“Haven, too?” Slider rasped, knowing how much that would tear Cora up. But before he let Mav respond, he gasped. “Ben! Where’s Ben?” How the hell had it taken his head so long to think to ask?
Grasping his shoulder, Maverick looked him in the eye. “Phoenix has him upstairs. He’s fine. And the club’s on its way.” Dark meaning hung on the words. They were going to fix this. And thank fuck the clubhouse was so close.
But Slider shook his head, grief raging inside him. “Go. Go now. Go get those fuckers before they get away, Maverick. This does not get to happen!” he shouted, Cora’s blood starting to soak through the towels. “You know they’ll just keep coming if you don’t.”
“I know, man, but I’m not leaving you all unprotected.”
As if Mav’s words beckoned their brothers, a monstrous roar sounded out in the night. The sound of two dozen motorcycles descending like the hounds of hell.
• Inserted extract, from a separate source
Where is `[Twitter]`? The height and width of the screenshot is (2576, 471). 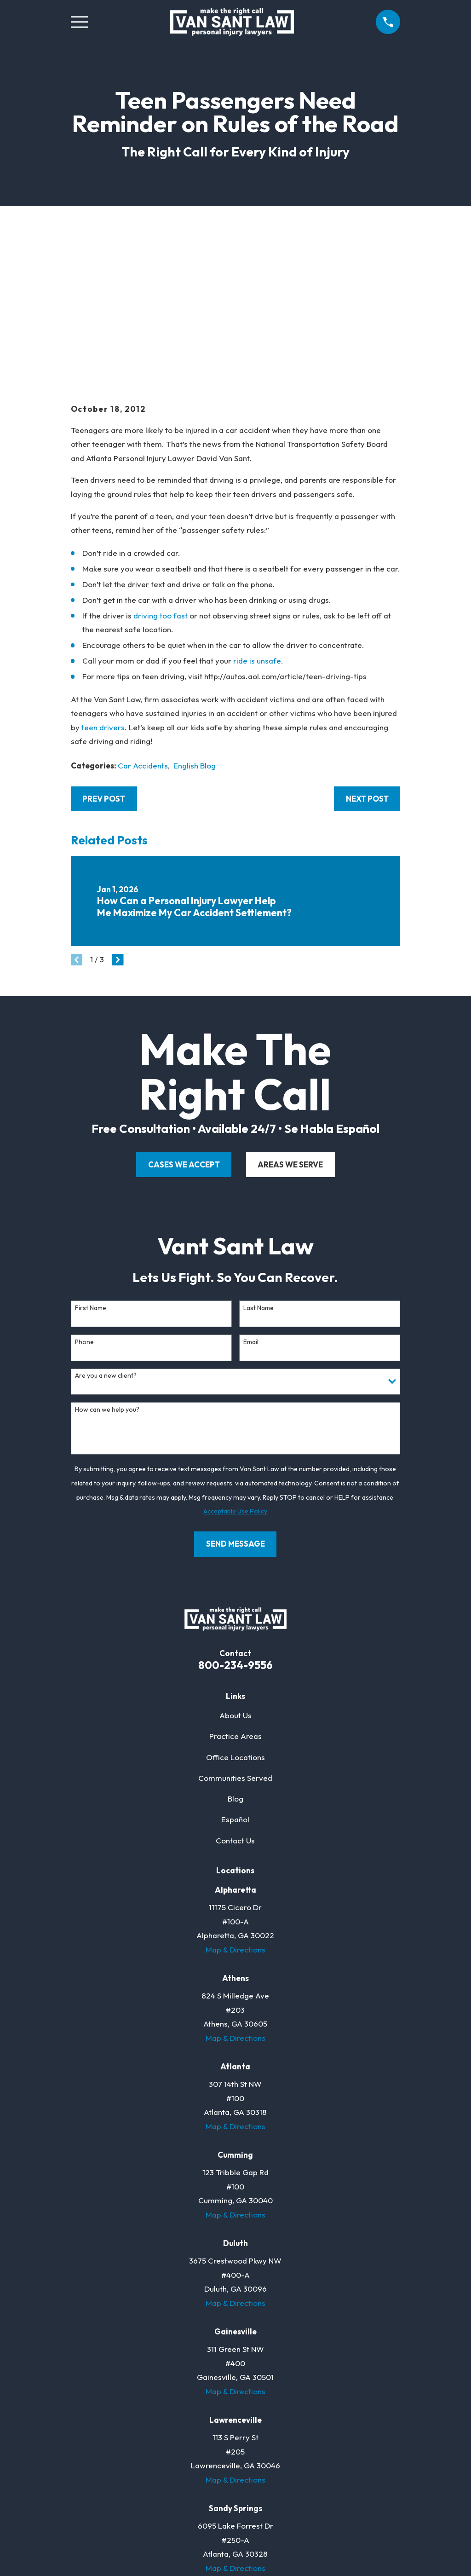 [Twitter] is located at coordinates (217, 2473).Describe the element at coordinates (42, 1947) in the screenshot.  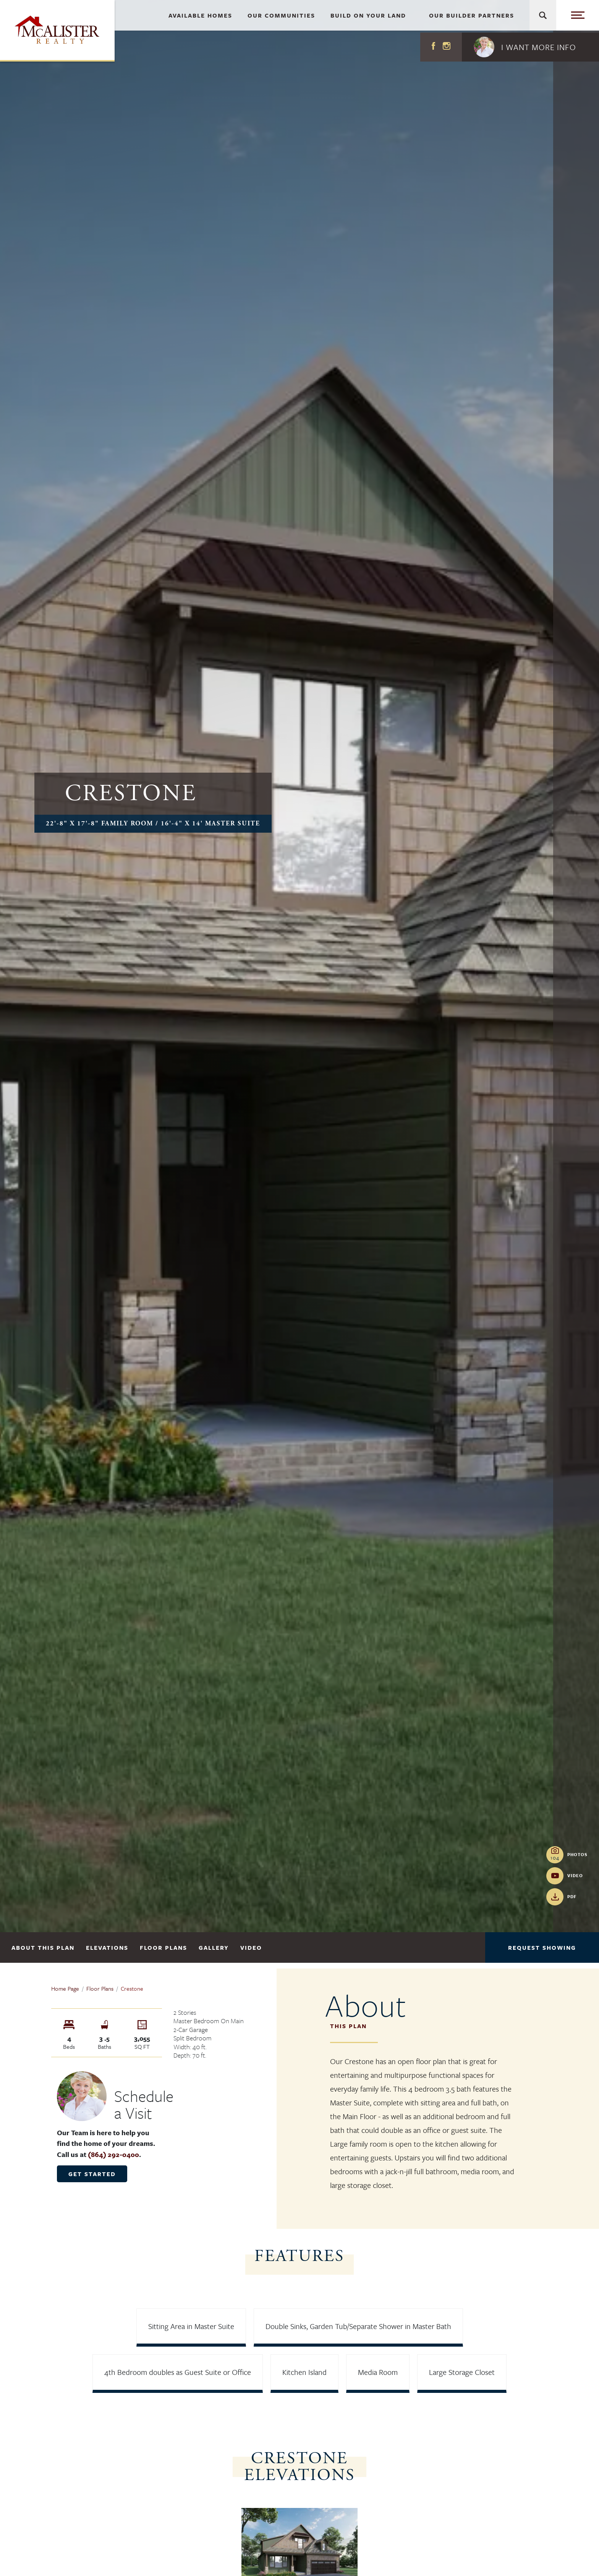
I see `About This Plan` at that location.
“We’re covered. Now, go,” Slider growled, part of him wishing he could be the one to wring the life from Dominic’s and Davis’s necks with his bare hands. But if he couldn’t do it, his brothers would. “And make them pay, Maverick! Make them fucking pay.”
People came and went. Voices shouted and talked. But Slider had a hard time keeping track of anything besides Cora and Sam after that. Cora, who lay far too still. And Sam, who’d pulled himself into a sitting position as he held the towel tied around his left arm.
“Cora,” he cried. “She saved me.”
“I know, buddy,” Slider said, his hands pressed to Cora’s worst wounds as if he could maybe hold her in this world with his skin and his bones alone. “I know. How you doing? You’re being so damn brave, Sam.”
“I don’t feel brave,” the boy said, shaking his head and trying to rein in his tears.
“That just proves how brave you really are,” Slider said, filled with a tragic, wrenching pride in his son’s courage in the face of all this chaos. “And we’re gonna save Cora. Don’t you worry.” But Slider didn’t know if he believed the words. There was so much blood. And she was so still. And her skin was so pale. How did this happen? How the fuck did this happen? Martin had them. They saw the police turn into the road that led to that barn. How the fuck did this happen?
A small moan. Then another. Cora’s head turned and her eyelids fluttered.
“Cora!” Sam cried. “She’s moving!”
“Can you hear me?” Slider asked, dangerous hope flaring through him. “Oh, God, Cora. Tell me you hear me.”
Her lips barely moved. “Sli . . .”
“Yeah, I’m here,” he said, leaning close, his heart torn between breaking and flying. “I’m right here.”
Her eyelids lifted heavily, her gaze not tracking. Still, seeing that beautiful green again nearly slayed him. “S-Sam. O-kay?”
Aw, God, his heart. His heart was never going to survive this. She’d been hit four times, and her first thought was for Slider’s son. “Yeah, sweetheart, he’s right here. He’s gonna be fine.”
Sam came closer. “I’m here, too, Cora. It’s okay,” he said through silent tears. “Everything’s okay. I love you, Cora.” Alexa gently squeezed Sam’s good shoulder and he sagged into her embrace. “She has to be okay.”
“She will,” Alexa managed. “She’s one of the strongest people I know.”
And it was true, except . . . the blood, and the stillness, and the paleness. But at least she was awake. “Keep talking to me, Cora. Keep talking.”
But she didn’t say any more.
“Ambulance is here,” someone yelled, making Slider realize for the first time that colored lights from outside flashed on the ruined interior walls of Dare’s living room and kitchen. “Make way.”
The paramedics came in with their big kits. Multiple teams. And cops, too. The house was crawling with people. When had all of them even gotten there?
A man and a woman knelt down next to Slider. The woman examined Sam’s arm, and Slider said, “That’s my son, Sam. He’s almost eleven. Take good care of him.”
“I will,” the woman said with a small smile.
“Sir,” the man said. “Let me take over now. I’ll take good care of her, too, I promise.”
“She’s everything,” Slider said.
“I know, sir. Let me assess her so I can help.”
Slider sat back and removed his hands from her, and it felt so fucking wrong not to be touching her, not to feel her heat, not to feel her pulse against his skin. What if he never got to feel any of that again? He scrambled to her other side, out of the way but still close, so he could tell her over and over. “I love you, Cora. I love you. Fight this. Fight for us. I love you.”
They took Cora straight into surgery. Haven, too. Yet Slider felt like he must be the one whose heart was open on the table. The only thing that kept him sane at all was being with Sam in his little room in the ER.